COMMODORE trial: Long-term follow up of gilteritinib vs salvage chemotherapy in R/R FLT3-mutated AML

Gilteritinib is an FLT3 inhibitor approved by the U.S. Food and Drug Administration and the European Medicines Agency for the treatment of adult patients with relapsed/refractory (R/R) FLT3-mutated (FLT3m) acute myeloid leukemia (AML). The primary analysis of the phase III COMMODORE trial (NCT03182244) demonstrated significant improvements in overall survival (OS) and event-free survival (EFS) rates with gilteritinib vs salvage chemotherapy in predominantly Asian patients with R/R FLT3m AML. However, long-term data on the efficacy and safety of gilteritinib treatment in Asian populations with FLT3m AML are limited.

During the European Hematology Association (EHA) 2025 Congress, June 12–15, 2025, Milan, IT, Jianxiang Wang presented long-term follow-up data from the COMMODORE trial in patients treated with gilteritinib (n = 137) vs salvage chemotherapy (n = 139). The primary endpoint was OS; key secondary endpoints were EFS and complete remission rate. The median follow-up was 34.6 months. 

Key learnings

Gilteritinib showed long-term OS and EFS benefit compared with salvage chemotherapy, with a 39% reduction in the risk of death (HR, 0.61; p = 0.0015) and a 41% reduction in the risk of an event (HR, 0.589; p = 0.00005), respectively.

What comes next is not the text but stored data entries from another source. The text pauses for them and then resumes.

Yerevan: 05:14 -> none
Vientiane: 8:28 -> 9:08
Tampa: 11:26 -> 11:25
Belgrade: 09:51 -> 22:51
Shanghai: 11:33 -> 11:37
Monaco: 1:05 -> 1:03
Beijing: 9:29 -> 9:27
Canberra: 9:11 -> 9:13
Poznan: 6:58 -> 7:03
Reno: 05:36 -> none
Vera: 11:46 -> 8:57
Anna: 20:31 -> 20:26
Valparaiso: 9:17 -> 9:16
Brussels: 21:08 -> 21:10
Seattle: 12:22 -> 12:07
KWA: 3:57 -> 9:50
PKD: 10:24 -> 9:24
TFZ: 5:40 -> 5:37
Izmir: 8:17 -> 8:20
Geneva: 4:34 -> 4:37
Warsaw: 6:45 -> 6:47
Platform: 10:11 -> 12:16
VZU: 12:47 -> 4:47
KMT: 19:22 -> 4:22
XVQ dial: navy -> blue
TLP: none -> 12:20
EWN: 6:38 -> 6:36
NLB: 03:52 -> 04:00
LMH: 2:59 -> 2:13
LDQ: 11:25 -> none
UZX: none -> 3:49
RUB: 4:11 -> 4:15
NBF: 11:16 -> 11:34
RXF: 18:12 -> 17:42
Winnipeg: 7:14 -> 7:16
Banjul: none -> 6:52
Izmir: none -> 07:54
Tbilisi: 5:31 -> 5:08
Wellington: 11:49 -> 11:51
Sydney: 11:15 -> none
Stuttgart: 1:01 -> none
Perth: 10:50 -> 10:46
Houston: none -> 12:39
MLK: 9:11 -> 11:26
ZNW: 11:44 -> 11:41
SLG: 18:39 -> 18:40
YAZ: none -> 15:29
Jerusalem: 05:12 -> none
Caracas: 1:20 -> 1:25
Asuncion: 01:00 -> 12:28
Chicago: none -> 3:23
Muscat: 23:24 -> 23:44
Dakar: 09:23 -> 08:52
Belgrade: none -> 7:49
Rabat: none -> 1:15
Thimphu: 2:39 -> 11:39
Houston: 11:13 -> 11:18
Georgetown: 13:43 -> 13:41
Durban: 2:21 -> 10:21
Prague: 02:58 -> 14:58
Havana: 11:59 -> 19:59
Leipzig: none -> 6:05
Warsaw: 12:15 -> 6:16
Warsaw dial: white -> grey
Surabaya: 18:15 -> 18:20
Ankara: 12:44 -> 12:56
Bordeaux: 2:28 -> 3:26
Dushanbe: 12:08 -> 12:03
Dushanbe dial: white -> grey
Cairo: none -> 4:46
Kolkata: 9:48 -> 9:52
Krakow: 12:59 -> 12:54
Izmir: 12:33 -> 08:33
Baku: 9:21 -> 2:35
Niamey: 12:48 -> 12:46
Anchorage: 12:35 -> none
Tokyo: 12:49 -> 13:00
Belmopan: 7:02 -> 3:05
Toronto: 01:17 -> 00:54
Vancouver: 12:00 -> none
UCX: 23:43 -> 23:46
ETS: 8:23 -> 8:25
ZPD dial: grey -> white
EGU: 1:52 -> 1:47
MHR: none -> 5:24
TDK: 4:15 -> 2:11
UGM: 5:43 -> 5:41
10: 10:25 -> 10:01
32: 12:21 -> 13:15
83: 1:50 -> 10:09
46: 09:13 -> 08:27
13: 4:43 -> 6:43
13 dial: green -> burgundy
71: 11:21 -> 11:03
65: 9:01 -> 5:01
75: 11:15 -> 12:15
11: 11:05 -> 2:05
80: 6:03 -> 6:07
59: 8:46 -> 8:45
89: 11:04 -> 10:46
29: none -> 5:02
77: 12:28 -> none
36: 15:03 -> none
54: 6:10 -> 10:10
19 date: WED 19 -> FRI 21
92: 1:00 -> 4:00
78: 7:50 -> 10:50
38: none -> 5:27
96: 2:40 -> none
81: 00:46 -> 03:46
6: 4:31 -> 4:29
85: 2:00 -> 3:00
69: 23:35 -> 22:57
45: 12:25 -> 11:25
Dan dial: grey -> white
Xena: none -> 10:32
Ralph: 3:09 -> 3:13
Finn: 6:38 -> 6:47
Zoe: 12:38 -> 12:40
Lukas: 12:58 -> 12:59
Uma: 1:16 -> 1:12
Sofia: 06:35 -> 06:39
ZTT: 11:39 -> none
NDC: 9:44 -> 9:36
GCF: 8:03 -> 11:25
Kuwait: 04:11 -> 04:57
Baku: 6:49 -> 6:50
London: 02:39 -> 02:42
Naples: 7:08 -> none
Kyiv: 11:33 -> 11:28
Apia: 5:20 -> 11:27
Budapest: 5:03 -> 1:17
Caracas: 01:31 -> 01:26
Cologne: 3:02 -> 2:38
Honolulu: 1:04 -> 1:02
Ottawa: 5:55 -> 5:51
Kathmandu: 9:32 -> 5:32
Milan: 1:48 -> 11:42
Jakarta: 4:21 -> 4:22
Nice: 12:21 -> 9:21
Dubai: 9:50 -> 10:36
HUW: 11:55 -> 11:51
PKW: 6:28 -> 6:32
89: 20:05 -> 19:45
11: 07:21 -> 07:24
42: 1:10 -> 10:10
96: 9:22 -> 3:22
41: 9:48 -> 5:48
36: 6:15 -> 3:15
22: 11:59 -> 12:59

CR (20.4% vs 11.5%) and CRc (53.3% vs 22.3%) rates were higher with gilteritinib than with salvage chemotherapy, respectively. The ORR was also higher with gilteritinib compared with salvage chemotherapy (67.9% vs 27.3%).

A higher proportion of patients underwent HSCT with gilteritinib than with salvage chemotherapy (22.6% vs 7.9%), with 80.6% of patients treated with gilteritinib receiving on-study HSCT.

Gilteritinib was well tolerated and continued to demonstrate clinical benefit vs salvage chemotherapy for up to 3 years in patients with R/R FLT3m AML. The findings validate the long-term efficacy and safety of gilteritinib.